I decided to use a pretty simple subject line that also included “from Micah Walter Studio” as a way to let people know who created this thing. It’s a little branding nudge, but I think it’s kinda nice. Care of, me.
The Daily Posts
So every night during the week, I poke around for a public domain work. I’ve been looking at a handful or sources and have started to branch out a bit. The sources are mainly museums at the moment and a couple of archives. Library of Congress has a lot of great photography, Cooper Hewitt has figurines, and then there are all the art museums. It’s amazing how hard it is to find good stuff that is in the public domain.
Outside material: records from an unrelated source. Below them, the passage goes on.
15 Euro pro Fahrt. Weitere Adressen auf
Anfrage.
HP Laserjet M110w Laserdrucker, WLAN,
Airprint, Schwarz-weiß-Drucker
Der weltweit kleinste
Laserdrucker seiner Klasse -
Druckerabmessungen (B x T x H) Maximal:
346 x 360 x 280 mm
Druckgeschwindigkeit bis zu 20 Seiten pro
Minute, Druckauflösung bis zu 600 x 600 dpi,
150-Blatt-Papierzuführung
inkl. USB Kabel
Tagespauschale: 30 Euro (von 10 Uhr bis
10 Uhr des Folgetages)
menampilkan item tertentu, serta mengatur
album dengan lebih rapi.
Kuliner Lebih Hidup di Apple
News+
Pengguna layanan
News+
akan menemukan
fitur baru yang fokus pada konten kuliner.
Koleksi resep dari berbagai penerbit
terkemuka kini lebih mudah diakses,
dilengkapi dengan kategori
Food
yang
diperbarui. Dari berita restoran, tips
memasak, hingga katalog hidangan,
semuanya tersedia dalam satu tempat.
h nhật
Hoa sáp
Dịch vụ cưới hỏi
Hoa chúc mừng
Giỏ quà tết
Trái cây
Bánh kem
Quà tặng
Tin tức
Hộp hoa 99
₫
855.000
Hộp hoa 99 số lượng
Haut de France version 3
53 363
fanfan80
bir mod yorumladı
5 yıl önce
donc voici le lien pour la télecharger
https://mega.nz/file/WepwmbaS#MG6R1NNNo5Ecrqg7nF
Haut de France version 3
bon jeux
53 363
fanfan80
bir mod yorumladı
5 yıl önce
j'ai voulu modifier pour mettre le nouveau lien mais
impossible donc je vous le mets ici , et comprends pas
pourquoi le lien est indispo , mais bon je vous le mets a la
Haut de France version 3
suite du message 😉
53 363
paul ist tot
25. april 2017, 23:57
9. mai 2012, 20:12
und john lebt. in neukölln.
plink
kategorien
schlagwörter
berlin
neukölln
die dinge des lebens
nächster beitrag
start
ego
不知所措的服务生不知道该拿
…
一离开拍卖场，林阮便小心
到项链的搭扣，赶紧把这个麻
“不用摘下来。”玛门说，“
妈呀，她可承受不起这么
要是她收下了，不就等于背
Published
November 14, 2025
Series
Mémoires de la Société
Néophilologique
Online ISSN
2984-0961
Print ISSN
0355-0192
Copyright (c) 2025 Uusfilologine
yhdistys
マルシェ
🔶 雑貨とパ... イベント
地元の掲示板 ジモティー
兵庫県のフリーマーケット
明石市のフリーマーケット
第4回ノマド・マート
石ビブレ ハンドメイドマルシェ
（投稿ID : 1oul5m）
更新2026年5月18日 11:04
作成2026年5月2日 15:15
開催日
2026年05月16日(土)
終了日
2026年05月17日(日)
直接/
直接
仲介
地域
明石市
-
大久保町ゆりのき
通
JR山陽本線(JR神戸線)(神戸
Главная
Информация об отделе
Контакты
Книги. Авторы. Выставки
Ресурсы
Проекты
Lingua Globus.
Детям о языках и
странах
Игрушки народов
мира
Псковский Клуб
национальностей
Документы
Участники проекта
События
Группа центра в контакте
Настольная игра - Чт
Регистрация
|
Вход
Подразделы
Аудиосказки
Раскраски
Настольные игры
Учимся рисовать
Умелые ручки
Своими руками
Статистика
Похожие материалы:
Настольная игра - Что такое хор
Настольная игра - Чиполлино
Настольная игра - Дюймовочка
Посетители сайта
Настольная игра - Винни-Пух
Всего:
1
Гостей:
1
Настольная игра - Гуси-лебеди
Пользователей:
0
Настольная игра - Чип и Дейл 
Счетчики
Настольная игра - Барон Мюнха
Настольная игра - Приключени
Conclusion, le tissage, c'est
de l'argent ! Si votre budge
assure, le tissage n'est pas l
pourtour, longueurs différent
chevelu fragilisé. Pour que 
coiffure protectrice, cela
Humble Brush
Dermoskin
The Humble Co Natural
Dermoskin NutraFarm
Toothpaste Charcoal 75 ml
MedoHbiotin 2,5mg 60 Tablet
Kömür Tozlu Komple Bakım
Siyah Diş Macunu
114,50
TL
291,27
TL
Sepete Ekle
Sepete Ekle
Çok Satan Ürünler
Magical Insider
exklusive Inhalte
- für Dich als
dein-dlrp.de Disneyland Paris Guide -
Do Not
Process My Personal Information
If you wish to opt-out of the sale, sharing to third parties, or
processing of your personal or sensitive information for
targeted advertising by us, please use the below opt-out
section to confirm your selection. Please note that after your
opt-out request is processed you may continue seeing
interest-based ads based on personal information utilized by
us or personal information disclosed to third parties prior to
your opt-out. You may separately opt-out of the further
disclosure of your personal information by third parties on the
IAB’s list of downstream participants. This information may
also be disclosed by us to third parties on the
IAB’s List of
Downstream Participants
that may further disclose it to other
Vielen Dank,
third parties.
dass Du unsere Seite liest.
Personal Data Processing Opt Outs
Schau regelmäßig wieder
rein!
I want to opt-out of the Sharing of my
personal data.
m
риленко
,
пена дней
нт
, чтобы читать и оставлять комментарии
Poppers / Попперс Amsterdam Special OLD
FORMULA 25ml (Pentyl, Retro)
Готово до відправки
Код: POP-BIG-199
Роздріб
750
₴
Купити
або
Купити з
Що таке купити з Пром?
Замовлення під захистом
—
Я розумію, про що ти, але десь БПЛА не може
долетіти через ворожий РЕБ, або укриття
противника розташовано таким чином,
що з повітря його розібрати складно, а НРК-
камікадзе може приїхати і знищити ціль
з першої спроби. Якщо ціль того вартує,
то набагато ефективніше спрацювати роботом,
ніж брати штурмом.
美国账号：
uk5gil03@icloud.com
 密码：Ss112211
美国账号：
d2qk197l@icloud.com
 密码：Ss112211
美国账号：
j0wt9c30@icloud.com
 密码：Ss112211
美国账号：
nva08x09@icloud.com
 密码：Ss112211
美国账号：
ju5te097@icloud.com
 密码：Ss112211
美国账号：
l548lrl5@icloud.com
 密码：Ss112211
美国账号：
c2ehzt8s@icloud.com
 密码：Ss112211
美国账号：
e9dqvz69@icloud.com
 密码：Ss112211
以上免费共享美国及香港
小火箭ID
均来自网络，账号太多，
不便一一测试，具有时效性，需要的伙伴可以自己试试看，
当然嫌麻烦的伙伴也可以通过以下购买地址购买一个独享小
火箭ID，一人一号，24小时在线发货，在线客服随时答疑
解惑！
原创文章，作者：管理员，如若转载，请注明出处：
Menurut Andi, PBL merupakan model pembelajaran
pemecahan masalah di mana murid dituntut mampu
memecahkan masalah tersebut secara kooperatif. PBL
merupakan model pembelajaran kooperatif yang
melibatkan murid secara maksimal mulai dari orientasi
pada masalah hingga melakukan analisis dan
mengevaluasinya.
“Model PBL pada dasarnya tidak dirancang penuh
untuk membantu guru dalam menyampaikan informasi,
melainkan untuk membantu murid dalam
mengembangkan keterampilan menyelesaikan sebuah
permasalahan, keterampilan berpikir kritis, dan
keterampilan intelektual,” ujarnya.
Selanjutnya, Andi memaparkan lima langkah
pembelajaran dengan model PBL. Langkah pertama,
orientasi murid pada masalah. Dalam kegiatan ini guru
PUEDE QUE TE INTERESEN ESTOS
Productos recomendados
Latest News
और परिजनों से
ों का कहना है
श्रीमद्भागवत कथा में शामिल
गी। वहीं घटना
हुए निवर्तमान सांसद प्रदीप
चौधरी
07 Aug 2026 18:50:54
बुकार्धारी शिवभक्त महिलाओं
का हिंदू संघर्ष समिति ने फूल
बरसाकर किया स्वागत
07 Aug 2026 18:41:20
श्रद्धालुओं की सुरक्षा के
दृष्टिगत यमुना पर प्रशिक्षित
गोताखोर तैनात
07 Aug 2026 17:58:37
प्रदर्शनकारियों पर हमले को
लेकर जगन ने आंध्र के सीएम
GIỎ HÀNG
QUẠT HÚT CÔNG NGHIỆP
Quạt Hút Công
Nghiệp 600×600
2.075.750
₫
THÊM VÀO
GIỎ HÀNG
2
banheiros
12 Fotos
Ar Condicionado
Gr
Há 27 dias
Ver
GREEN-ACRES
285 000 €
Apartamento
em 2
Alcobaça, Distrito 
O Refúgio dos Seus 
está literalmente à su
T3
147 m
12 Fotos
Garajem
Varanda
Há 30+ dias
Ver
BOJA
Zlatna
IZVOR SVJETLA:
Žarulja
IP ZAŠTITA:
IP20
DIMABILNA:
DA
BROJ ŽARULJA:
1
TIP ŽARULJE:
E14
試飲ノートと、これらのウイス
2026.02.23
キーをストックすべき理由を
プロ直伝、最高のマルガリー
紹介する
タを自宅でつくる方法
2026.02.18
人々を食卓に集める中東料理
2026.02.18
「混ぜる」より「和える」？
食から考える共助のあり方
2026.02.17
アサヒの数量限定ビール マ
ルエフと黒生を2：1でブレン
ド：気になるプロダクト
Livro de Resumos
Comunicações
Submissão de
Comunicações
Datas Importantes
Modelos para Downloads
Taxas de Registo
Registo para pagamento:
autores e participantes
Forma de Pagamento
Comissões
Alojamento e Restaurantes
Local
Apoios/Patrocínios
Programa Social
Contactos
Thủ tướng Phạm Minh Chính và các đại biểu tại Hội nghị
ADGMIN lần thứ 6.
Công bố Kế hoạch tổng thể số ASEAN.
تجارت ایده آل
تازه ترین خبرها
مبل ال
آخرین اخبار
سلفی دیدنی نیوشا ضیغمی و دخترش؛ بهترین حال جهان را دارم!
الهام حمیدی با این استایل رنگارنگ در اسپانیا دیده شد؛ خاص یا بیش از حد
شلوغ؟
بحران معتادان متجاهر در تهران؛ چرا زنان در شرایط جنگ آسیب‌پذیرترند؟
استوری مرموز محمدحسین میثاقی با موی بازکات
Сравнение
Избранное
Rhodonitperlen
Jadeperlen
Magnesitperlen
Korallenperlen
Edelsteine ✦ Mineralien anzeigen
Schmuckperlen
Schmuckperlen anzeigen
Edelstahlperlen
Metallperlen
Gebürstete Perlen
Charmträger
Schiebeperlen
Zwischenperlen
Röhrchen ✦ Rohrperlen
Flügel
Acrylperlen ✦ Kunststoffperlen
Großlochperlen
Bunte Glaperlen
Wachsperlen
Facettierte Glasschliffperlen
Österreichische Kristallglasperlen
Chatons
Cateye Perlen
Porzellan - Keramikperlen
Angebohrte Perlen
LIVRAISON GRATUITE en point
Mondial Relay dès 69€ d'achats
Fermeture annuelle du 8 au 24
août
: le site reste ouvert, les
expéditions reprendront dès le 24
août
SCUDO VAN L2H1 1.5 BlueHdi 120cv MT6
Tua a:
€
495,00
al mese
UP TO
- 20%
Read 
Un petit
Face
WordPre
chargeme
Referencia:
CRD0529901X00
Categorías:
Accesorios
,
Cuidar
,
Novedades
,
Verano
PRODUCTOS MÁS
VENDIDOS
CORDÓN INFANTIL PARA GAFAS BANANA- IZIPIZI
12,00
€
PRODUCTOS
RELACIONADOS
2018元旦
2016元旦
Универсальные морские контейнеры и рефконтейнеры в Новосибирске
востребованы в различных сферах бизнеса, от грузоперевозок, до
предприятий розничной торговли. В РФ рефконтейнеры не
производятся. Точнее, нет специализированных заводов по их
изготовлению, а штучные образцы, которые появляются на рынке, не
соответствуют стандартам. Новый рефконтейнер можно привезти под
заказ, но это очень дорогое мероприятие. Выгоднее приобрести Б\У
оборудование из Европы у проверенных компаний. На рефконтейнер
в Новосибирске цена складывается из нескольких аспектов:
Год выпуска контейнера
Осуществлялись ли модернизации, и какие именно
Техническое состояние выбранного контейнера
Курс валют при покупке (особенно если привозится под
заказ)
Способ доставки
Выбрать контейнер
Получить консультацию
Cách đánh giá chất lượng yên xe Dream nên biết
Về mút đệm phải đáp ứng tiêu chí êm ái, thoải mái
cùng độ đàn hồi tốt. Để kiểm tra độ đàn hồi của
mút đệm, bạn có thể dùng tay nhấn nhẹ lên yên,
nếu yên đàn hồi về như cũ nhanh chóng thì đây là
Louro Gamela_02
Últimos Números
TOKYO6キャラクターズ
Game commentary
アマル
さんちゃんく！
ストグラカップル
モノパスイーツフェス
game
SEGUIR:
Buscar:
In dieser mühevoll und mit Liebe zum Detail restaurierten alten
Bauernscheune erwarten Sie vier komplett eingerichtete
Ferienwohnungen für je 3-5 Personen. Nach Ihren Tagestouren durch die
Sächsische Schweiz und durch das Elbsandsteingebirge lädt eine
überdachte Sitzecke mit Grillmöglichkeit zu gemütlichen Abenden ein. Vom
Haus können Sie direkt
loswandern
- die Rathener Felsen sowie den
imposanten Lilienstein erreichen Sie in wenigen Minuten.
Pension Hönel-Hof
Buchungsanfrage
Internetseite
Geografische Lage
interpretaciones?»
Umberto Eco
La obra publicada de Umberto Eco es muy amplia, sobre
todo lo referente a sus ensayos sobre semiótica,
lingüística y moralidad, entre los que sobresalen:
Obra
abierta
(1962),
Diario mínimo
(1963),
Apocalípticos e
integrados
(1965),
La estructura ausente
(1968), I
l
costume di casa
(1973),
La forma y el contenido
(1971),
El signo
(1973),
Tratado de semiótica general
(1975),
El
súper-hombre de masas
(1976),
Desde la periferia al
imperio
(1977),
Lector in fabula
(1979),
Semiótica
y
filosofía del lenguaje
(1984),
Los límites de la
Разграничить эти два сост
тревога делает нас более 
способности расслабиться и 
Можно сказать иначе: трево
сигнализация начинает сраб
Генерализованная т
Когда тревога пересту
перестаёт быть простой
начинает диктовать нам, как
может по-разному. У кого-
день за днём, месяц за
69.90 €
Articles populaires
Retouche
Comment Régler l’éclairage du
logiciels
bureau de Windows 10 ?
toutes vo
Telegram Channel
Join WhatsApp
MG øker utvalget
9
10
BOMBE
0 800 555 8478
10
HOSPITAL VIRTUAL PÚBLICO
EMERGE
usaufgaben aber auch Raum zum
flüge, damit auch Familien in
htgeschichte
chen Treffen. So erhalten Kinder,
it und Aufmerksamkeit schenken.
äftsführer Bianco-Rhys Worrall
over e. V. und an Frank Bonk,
There are tons of sources, TONS of material, works, pictures, etc. but the search tools are all very different and confusing and well, just not that great.
But, each night I manage to find something, I resize the picture to 800px and copy and paste whatever title and citation info I can find, linked back to the place where I found it. I then write up a little half-sentence blurb and I’m done. I schedule the post to go out the next morning at 8am ET.
I also use Mailchimp to automatically post the emails to my social media channels. At first I was just doing this to Twitter, but then I realized it was also pretty easy to do this to Facebook and Instagram. I’m still playing with the settings there, but what’s nice about FB and IG is that you get a “Social Post” campaign in MC where you can see more analytics.
In order to better understand my readers, I decided to create a simple survey, also done directly through Mailchimp. It lets people who read the email answer a few quick questions which lets me know what they think of the project. So far I have received just one response, but it’s early days!
I’m also experimenting with Mailchimp’s integrated Ad feature. It lets you send campaigns as Facebook and Instagram or Google Ads. You can use this to re-target list members, or in my case, find new subscribers. It was very easy to create an ad, but I already had most of what I needed on the Facebook end of this set up from previous campaigns. I just created one and it’s currently being reviewed.
Overall, building CC0 Email couldn’t have been easier. I really liked the idea of trying to do this entirely within the Mailchimp ecosystem since it meant I could use it as a way to really learn how Mailchimp works and what it can do that I hadn’t tried previously.
I think the project has legs, even though I only have 20 subscribers so far. I can see from my FB and IG Social Posts that I am getting a good amount of engagement via those channels, even though they don’t subscribe to the email yet. It’s also nice to create something each evening and see it go out the next day, even if it’s just something as simple as an image and a sentence—it’s still from me, hand-crafted and specially prepared.